Bound member-function pointer

Question

I was wondering why there is no concept like "bound member-function pointer", ie a member function pointer that is bound to a specific object and can therefore can be treated like a normal function pointer, eg

#include <functional>

struct Foo {
    void foo() {} 
};

void foo() {}

void call(void(*)()) {}

template<typename T>
void call_mem(void(T::*fn)(), T* x) { (x->*fn)(); }

int main() {
    Foo x{};
    call(&foo); // works fine
    call_mem<Foo>(&Foo::foo, &x); // okay, why though
    call(std::bind(std::mem_fn(&Foo::foo), &foo)); // doesnt work and looks horrible + return type of mem_fn is unspecified
    call(std::bind(std::function(&Foo::foo), &foo)); // doesnt work
    // something like this?
    call(&x::foo); // imaginary
    call(&Foo::foo(x)); // imaginary
}

the best I could come up with is this

#include <memory>

void call(Function<void> *fn) { (*fn)(); }

struct Foo {
  void foo() {}
};

void foo() {}

int main(int argc, char **argv) {
  auto x = [] {};

  Foo f{};
  std::unique_ptr<Function<void>> fn0{new Function{&foo}};
  std::unique_ptr<Function<void>> fn1{new MemberFunction{&f, &Foo::foo}};
  std::unique_ptr<Function<void>> fn2{new MemberFunction{x}};

  call(fn0.get());
  call(fn1.get());
  call(fn2.get());
}

using this utility class

#include <type_traits>
#include <utility>

template <typename R, typename... Args>
struct Function {
  using Fn = R (*)(Args...);

  Fn fn;

  explicit Function(Fn fn) : fn{fn} {}

  virtual R operator()(Args... args) noexcept(
      noexcept(fn(std::forward<Args>(args)...))) {
    return fn(std::forward<Args>(args)...);
  }
};

template <typename R, typename... Args>
Function(R (*)(Args...)) -> Function<R, Args...>;

template <typename T, typename = std::void_t<>>
struct MemberFunction;

template <typename T, typename R, typename... Args>
struct MemberFunction<R (T::*)(Args...)> final : Function<R, Args...> {
  using Fn = R (T::*)(Args...);

  T *obj;
  Fn fn;

  MemberFunction(T *obj, Fn fn)
      : Function<R, Args...>{nullptr}, obj{obj}, fn{fn} {}

  R operator()(Args... args) noexcept(
      noexcept((obj->*fn)(std::forward<Args>(args)...))) override {
    return (obj->*fn)(std::forward<Args>(args)...);
  }
};

template <typename T, typename R, typename... Args>
struct MemberFunction<R (T::*)(Args...) const> : Function<R, Args...> {
  using Fn = R (T::*)(Args...) const;

  const T *obj;
  Fn fn;

  MemberFunction(const T *obj, Fn fn)
      : Function<R, Args...>{nullptr}, obj{obj}, fn{fn} {}

  R operator()(Args... args) noexcept(
      noexcept((obj->*fn)(std::forward<Args>(args)...))) final override {
    return (obj->*fn)(std::forward<Args>(args)...);
  }
};

template <typename T>
struct MemberFunction<T, std::void_t<decltype(&T::operator())>> final
    : MemberFunction<decltype(&T::operator())> {
  explicit MemberFunction(const T &obj)
      : MemberFunction<decltype(&T::operator())>{&obj, &T::operator()} {}
};

template <typename T>
MemberFunction(T) -> MemberFunction<T>;

template <typename T, typename R, typename... Args>
MemberFunction(T *, R (T::*)(Args...)) -> MemberFunction<R (T::*)(Args...)>;

template <typename T, typename R, typename... Args>
MemberFunction(const T *, R (T::*)(Args...) const)
    -> MemberFunction<R (T::*)(Args...) const>;

Answer 1

Yes.
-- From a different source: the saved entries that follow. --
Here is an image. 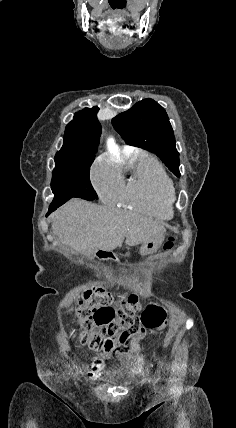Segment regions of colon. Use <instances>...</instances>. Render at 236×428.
<instances>
[{
    "mask_svg": "<svg viewBox=\"0 0 236 428\" xmlns=\"http://www.w3.org/2000/svg\"><path fill=\"white\" fill-rule=\"evenodd\" d=\"M174 238L170 237L164 249L170 250ZM106 286L95 285L81 295L77 309L80 327V342L92 350L111 352L119 348L130 337L141 331H152L165 324V312L153 305L148 306L140 318V309L135 294L123 295L117 303Z\"/></svg>",
    "mask_w": 236,
    "mask_h": 428,
    "instance_id": "1",
    "label": "colon"
}]
</instances>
Use lambda's

class Foo {
public:
    void Bar() const {}
};

#include <functional>

void Baz(std::function<void()> const& fun) {
    fun();
}


int main() {
    Foo foo;

    std::function<void()> fooBar = [&foo]() { foo.Bar(); };

    Baz(fooBar);
}

edit: more reading here

edit 2: using std::bind for this has massive overhead... Just look at this . Lambda's are practically zero cost.

Answer 2

Yes ,

you could use Lambda expressions, that from c++11 have replaced all these binding problem.

See this link for more details: Lambda Expression

Remember that from C++14 the lambda expressions are also polymorphic.